Assigned task: Below is a block of entries; repeat exactly the lines starting at the line that contains "re Méthode Traditionnelle et ses" and ending at the line that contains "годы, когда становишься футболистом, не", both included.

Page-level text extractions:
::::::::

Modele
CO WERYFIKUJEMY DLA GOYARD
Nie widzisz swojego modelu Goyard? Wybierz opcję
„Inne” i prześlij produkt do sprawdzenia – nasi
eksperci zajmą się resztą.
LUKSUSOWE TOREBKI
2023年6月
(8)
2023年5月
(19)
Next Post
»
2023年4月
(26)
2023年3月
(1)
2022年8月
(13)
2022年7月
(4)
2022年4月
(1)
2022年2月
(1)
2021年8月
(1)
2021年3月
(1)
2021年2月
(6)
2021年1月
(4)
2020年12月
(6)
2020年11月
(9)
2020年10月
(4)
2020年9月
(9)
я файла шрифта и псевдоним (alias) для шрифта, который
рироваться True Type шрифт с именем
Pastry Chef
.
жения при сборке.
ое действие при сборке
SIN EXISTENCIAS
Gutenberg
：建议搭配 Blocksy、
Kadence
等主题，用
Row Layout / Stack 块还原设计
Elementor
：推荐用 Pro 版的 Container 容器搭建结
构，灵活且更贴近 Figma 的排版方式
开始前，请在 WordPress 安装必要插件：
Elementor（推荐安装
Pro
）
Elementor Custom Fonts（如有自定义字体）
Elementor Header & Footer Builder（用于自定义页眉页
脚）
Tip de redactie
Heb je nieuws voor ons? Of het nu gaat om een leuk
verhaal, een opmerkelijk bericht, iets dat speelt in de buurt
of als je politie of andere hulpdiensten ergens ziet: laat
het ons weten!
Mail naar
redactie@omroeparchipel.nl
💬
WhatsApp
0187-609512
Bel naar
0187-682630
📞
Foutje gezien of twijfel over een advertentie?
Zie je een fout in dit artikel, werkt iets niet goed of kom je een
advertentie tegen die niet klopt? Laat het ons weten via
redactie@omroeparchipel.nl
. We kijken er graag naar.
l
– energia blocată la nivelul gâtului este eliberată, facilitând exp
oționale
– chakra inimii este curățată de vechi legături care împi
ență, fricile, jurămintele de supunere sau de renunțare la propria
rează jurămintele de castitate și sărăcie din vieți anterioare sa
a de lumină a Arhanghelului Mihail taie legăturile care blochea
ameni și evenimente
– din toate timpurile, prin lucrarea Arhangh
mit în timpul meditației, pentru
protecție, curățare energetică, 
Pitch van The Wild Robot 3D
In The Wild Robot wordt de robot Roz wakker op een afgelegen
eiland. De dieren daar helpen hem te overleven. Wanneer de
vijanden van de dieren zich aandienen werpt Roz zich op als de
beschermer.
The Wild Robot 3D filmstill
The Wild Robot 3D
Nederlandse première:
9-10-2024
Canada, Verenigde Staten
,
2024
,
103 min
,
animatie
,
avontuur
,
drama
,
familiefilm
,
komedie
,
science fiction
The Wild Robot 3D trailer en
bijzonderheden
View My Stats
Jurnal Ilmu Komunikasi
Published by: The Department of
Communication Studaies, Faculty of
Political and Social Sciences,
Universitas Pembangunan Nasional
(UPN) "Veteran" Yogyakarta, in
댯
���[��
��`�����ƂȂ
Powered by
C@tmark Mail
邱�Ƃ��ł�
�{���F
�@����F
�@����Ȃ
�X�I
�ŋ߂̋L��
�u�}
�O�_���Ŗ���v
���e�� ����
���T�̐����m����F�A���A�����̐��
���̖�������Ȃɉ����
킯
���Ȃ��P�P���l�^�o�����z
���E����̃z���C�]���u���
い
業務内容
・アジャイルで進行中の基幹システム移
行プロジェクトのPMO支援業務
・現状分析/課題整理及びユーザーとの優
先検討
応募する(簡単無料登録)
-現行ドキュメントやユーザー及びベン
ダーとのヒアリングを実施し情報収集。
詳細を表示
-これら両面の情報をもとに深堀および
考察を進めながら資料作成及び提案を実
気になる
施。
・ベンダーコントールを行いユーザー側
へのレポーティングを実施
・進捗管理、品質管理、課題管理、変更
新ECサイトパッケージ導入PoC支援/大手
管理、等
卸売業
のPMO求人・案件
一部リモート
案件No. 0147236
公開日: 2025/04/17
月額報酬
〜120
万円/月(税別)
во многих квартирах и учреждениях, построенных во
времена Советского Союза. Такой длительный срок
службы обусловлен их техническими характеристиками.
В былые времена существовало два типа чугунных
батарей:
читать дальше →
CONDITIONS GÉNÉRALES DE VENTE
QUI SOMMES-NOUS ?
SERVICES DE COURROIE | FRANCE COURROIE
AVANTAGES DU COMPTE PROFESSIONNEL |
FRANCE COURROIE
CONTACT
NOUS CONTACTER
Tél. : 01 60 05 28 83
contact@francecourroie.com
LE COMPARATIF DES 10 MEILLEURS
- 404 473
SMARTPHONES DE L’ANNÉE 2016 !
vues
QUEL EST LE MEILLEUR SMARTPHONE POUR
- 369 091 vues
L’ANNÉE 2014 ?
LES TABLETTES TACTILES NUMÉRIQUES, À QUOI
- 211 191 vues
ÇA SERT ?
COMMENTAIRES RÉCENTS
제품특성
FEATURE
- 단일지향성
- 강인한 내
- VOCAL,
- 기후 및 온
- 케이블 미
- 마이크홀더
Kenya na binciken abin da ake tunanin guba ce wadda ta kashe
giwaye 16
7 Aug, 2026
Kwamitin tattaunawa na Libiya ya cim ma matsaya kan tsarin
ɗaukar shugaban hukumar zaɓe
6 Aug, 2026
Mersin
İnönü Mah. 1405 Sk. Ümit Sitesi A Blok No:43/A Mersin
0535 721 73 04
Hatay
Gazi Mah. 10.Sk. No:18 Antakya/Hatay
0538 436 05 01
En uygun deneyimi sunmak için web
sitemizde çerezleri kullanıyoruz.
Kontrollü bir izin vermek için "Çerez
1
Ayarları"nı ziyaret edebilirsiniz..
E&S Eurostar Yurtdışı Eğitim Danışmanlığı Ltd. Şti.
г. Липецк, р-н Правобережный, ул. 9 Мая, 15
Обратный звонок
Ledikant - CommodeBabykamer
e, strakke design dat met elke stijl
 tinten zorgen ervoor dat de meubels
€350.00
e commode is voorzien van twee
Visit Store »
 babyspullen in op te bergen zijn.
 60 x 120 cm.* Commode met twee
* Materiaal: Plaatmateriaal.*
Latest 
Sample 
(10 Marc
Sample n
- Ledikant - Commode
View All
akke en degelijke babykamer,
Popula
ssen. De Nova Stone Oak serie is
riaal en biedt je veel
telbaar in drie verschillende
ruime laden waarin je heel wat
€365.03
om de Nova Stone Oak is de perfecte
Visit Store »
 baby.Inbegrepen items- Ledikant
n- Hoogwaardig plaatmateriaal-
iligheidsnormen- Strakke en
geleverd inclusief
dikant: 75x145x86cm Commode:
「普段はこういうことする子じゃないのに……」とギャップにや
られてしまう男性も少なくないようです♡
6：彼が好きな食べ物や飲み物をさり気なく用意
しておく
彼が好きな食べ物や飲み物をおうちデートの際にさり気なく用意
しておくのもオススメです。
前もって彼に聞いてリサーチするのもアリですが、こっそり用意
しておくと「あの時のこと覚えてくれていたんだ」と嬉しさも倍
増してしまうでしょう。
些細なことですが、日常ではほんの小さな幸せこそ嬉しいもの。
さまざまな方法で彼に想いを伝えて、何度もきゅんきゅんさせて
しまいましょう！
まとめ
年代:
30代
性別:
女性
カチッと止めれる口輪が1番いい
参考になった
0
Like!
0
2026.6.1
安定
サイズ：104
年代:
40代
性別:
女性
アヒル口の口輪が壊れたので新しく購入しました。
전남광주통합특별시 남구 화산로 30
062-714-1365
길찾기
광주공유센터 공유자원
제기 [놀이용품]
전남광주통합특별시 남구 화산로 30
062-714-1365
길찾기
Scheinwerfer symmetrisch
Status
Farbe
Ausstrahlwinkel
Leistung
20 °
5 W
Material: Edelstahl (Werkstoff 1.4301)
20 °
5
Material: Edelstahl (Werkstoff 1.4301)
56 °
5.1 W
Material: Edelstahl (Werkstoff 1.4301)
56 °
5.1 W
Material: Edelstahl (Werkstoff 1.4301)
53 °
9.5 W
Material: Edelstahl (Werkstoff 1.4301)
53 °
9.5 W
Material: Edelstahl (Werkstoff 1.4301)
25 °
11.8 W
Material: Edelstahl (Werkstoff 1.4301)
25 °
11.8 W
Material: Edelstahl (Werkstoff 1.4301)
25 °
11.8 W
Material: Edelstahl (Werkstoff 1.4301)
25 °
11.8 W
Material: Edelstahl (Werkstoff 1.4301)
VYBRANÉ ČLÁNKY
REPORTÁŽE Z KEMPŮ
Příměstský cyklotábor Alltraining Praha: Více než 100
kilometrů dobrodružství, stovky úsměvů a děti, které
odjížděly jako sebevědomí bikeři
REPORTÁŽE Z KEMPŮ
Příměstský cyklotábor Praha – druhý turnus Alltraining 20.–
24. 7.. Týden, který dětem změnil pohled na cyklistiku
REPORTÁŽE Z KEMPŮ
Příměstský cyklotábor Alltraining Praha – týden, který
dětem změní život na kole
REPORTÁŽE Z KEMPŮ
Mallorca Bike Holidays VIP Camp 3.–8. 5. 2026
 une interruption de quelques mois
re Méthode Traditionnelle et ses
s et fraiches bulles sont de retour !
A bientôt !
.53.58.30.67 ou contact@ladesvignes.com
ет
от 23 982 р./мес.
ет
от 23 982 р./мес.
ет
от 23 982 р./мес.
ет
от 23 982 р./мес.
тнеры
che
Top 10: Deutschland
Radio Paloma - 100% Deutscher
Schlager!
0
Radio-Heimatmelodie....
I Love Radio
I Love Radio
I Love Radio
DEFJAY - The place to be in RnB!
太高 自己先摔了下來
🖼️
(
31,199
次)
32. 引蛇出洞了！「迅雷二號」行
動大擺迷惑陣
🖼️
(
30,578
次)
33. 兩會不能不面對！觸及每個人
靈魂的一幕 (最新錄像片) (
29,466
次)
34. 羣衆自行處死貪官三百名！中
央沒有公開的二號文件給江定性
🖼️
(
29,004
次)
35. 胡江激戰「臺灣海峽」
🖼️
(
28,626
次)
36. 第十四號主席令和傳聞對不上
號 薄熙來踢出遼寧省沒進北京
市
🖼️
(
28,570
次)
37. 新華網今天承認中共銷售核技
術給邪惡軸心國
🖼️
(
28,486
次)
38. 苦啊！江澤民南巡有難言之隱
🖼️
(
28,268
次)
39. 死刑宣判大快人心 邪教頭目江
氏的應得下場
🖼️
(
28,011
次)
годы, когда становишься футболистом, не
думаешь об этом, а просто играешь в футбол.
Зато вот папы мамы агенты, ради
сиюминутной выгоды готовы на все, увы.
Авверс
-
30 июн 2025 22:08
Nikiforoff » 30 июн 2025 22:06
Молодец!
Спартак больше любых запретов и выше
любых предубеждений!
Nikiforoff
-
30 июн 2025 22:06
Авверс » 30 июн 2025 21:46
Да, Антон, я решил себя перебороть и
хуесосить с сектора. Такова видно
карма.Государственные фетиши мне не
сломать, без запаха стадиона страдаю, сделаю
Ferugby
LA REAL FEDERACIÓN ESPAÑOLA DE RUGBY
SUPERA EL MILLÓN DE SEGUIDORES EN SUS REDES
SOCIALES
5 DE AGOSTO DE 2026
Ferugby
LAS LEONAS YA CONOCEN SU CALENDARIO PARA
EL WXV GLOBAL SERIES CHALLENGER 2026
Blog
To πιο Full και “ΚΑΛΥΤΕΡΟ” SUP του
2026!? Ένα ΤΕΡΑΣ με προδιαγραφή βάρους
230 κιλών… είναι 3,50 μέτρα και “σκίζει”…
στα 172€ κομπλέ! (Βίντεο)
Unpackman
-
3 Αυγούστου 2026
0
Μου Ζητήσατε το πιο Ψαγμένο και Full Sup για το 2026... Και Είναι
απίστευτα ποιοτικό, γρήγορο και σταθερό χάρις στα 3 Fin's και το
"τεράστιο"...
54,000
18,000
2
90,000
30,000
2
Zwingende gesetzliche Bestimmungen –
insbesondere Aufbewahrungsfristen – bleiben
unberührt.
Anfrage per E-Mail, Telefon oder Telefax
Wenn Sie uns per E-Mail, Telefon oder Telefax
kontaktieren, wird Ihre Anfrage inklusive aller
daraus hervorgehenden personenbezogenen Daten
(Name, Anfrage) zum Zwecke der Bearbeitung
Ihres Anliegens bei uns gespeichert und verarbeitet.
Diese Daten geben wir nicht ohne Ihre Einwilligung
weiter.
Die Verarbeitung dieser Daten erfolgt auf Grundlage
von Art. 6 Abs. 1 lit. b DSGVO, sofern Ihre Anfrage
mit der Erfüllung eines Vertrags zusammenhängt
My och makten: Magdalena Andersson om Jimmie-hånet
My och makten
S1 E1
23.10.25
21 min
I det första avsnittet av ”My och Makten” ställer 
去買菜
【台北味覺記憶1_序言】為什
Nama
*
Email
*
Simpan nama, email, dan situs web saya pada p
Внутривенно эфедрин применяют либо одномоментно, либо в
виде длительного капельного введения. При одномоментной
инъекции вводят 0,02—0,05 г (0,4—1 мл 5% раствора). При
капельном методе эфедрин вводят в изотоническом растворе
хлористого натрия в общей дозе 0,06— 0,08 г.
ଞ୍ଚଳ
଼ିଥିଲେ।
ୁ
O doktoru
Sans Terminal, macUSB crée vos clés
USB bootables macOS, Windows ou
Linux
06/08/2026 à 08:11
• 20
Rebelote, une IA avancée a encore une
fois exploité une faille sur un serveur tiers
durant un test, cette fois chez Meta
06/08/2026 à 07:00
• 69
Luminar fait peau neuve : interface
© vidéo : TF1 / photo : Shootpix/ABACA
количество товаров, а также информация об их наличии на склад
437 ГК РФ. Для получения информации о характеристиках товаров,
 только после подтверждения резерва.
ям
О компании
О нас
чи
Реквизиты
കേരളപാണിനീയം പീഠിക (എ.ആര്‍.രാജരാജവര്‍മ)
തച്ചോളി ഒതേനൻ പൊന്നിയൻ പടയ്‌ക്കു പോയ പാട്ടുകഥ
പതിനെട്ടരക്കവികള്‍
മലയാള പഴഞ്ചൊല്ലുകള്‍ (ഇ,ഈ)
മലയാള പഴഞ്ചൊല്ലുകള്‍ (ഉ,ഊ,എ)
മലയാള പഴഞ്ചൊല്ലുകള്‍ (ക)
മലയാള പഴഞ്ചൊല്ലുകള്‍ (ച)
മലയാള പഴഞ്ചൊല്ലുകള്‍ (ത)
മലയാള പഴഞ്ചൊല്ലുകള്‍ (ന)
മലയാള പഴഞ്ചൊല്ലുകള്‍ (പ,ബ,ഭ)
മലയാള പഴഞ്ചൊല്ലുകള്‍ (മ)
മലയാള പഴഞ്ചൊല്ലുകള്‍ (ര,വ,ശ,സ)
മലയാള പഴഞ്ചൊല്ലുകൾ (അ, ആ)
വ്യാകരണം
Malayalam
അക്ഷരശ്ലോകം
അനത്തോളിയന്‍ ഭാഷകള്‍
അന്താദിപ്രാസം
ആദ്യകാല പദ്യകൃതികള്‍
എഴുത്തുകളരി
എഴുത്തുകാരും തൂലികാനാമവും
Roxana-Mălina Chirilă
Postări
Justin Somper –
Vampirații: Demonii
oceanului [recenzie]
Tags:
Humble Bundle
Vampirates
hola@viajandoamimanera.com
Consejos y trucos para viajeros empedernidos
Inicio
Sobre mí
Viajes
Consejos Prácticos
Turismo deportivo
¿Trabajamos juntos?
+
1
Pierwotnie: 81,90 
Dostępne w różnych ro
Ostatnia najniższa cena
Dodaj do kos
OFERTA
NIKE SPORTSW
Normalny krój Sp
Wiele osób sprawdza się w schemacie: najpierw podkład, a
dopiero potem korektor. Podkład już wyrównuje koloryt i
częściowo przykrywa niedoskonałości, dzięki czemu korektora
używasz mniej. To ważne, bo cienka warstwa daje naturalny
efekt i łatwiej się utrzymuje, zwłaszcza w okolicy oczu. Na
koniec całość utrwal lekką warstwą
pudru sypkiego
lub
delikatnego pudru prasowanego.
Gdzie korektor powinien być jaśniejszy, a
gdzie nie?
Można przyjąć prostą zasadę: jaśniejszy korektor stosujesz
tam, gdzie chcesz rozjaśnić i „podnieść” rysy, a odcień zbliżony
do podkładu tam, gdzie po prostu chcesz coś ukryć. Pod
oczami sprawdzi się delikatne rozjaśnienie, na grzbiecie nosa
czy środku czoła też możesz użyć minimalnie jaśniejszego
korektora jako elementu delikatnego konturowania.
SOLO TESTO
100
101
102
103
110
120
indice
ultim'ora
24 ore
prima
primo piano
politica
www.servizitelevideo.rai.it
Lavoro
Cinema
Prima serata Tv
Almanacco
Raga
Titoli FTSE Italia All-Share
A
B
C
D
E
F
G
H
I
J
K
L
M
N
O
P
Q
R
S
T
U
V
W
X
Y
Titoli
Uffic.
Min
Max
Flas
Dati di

::::::::

Reply:
re Méthode Traditionnelle et ses
s et fraiches bulles sont de retour !
A bientôt !
.53.58.30.67 ou contact@ladesvignes.com
ет
от 23 982 р./мес.
ет
от 23 982 р./мес.
ет
от 23 982 р./мес.
ет
от 23 982 р./мес.
тнеры
che
Top 10: Deutschland
Radio Paloma - 100% Deutscher
Schlager!
0
Radio-Heimatmelodie....
I Love Radio
I Love Radio
I Love Radio
DEFJAY - The place to be in RnB!
太高 自己先摔了下來
🖼️
(
31,199
次)
32. 引蛇出洞了！「迅雷二號」行
動大擺迷惑陣
🖼️
(
30,578
次)
33. 兩會不能不面對！觸及每個人
靈魂的一幕 (最新錄像片) (
29,466
次)
34. 羣衆自行處死貪官三百名！中
央沒有公開的二號文件給江定性
🖼️
(
29,004
次)
35. 胡江激戰「臺灣海峽」
🖼️
(
28,626
次)
36. 第十四號主席令和傳聞對不上
號 薄熙來踢出遼寧省沒進北京
市
🖼️
(
28,570
次)
37. 新華網今天承認中共銷售核技
術給邪惡軸心國
🖼️
(
28,486
次)
38. 苦啊！江澤民南巡有難言之隱
🖼️
(
28,268
次)
39. 死刑宣判大快人心 邪教頭目江
氏的應得下場
🖼️
(
28,011
次)
годы, когда становишься футболистом, не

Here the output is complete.